The following Audit Committee Charter was adopted by the Audit Committee of the Board of Directors and the Board of Directors of Rumble Resources Inc. (the "Company")

Mandate

The primary function of the audit committee (the "Committee") is to assist the Company’s Board of Directors in fulfilling its financial oversight responsibilities by reviewing the financial reports and other financial information provided by the Company to regulatory authorities and shareholders, the Company’s systems of internal controls regarding finance and accounting and the Company’s auditing, accounting and financial reporting processes. Consistent with this function, the Committee will encourage continuous improvement of, and should foster adherence to, the Company’s policies, procedures and practices at all levels. The Committee’s primary duties and responsibilities are to:

  • serve as an independent and objective party to monitor the Company's financial reporting and internal control system and review the Company's financial statements;

  • review and appraise the performance of the Company's external auditors; and

  • provide an open avenue of communication among the Company's auditors, financial and senior management and the Board of Directors.

Composition

The Committee shall be comprised of a minimum three directors as determined by the Board of Directors. If the Company ceases to be a "venture issuer" (as that term is defined in National Instrument 51-102), then all of the members of the Committee shall be free from any relationship that, in the opinion of the Board of Directors, would interfere with the exercise of his or her independent judgment as a member of the Committee.
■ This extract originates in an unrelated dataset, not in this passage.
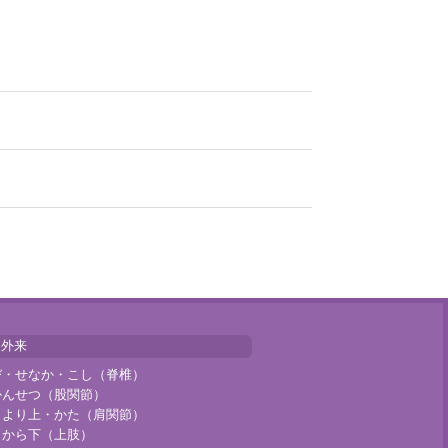
門外来
び・せなか・こし（脊椎）
かんせつ（股関節）
じより上・かた（肩関節）
じから下（上肢）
If the Company ceases to be a "venture issuer" (as that term is defined in National Instrument 51-102), then all members of the Committee shall have accounting or related financial management expertise. All members of the Committee that are not financially literate will work towards becoming financially literate to obtain a working familiarity with basic finance and accounting practices. For the purposes of the Company's Audit Committee Charter, the definition of "financially literate" is the ability to read and understand a set of financial statements that present a breadth and level of complexity of accounting issues that are generally comparable to the breadth and complexity of the issues that can presumably be expected to be raised by the Company's financial statements.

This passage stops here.